The Version table provides details related to the release that this issue/RFE will be addressed.
Unresolved : Release in which this issue/RFE will be addressed. Resolved: Release in which this issue/RFE has been resolved. Fixed : Release in which this issue/RFE has been fixed. The release containing this fix may be available for download as an Early Access Release or a General Availability Release.
There is no hasNegatives intrinsic implemeneted for AArch64. It should be implemented.
Comments
Attached latest(and fastest) version of intrinsic (hasNegatives_merged_v1.1.diff) along with all results in a table(intrinsics-data.xls). Column for attached intrinsic version results is "* merged new".
27-07-2017
Another alternative implementation which uses aligned access where possible is attached. However, it's significantly more code, which will have benefit only in case hasNegatives was called with non-zero offset initially(or offset is not multiple of 8)
20-07-2017
Attached intrinsic diff.
Implemetation notes:
1) check array length variable to have lower bits set (0x1, 0x2, 0x4, 0x8) and invoke respective load instruction(ldrb, ldrh, ldrw, ldr) while reducing remaining length variable respectively. So, remaining length is 16*N after this code. Proceed to 2).

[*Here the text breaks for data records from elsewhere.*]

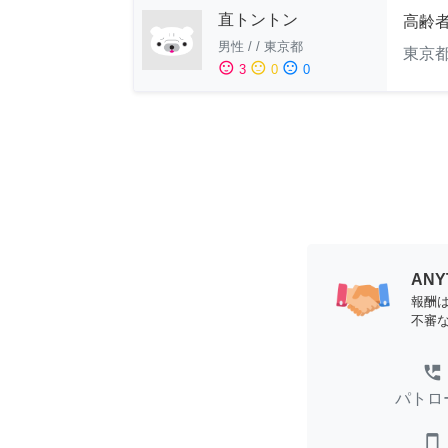
直トントン
高齢
男性
/
/
東京都
東京
sentiment_satisfied
sentiment_neutral
sentiment_dissatisfied
3
0
0
AN
報酬
不審
perm_phone_msg
パトロ
smartphone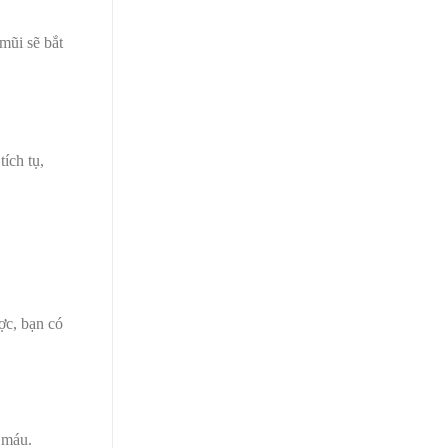
mũi sẽ bắt
ích tụ,
ợc, bạn có
 máu.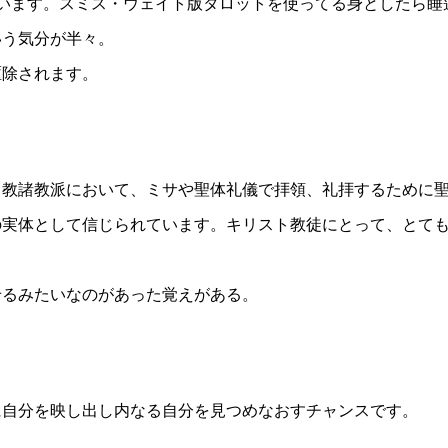
います。スミス・ウェイト版タロットを使ってる身としたら睡
いう気分が半々。
駆除されます。
ト教諸教派において、ミサや聖体礼儀で拝領、礼拝するために
の実体として信じられています。キリスト教徒にとって、とて
せるみたいなのがあった覚えがある。
に自分を映し出し内なる自分を見つめなおすチャンスです。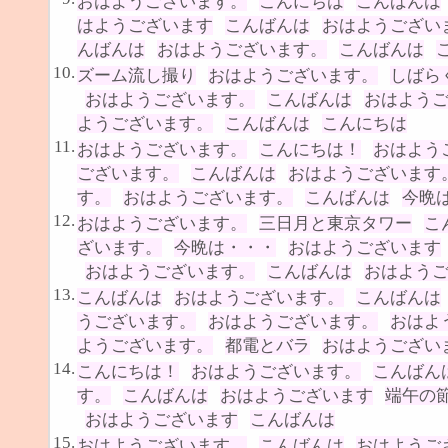
おはようございます。
こんにちは
こんばんは
はようございます
こんばんは
おはようござい
んばんは
おはようございます。
こんばんは
10.
ズーム流し撮り
おはようございます。
しばら
おはようございます。
こんばんは
おはよう
ようございます。
こんばんは
こんにちは
11.
おはようございます。
こんにちは！
おはよう
ございます。
こんばんは
おはようございます
す。
おはようございます。
こんばんは
今晩
12.
おはようございます。
三日月と東京タワー
こ
ざいます。
今晩は・・・
おはようございます
おはようございます。
こんばんは
おはよう
13.
こんばんは
おはようございます。
こんばんは
うございます。
おはようございます。
おはよ
ようございます。
都電とバラ
おはようござい
14.
こんにちは！
おはようございます。
こんばん
す。
こんばんは
おはようございます
端午の
おはようございます
こんばんは
15.
おはようございます。
こんばんは
おはようご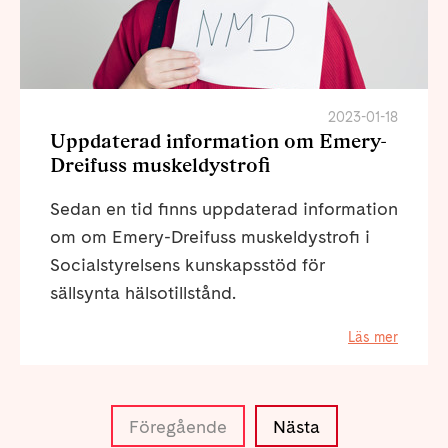
2023-01-18
Uppdaterad information om Emery-
Dreifuss muskeldystrofi
Sedan en tid finns uppdaterad information
om om Emery-Dreifuss muskeldystrofi i
Socialstyrelsens kunskapsstöd för
sällsynta hälsotillstånd.
Läs mer
Föregående
Nästa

2) in case remaining length >= 64, loads data in a loop with 4 ldp instructions(16 bytes each) and invoking prfm (prefetch hint) in case SoftwarePrefetchHintDistance >= 0 once per loop. This new flag (SoftwarePrefetchHintDistance) is introduced to provide configurable software prefetching in dynamically compiled code. This flag can disable software prefetch hint or set prefetch distance. Default distance is set to 3 * dcache_line which shows best performance on armv8 CPUs we have. 64-bytes loop proceed until length < 64, then, proceed to 3).
3) simple 16-byte loading loop until remaining length is 0.
Note: It was observed that software prefetching hint improves performance for platforms that do not have hardware prefetching (ThunderX T88), but also for platforms we have in hand which do have hardware prefetching (Cortex A53).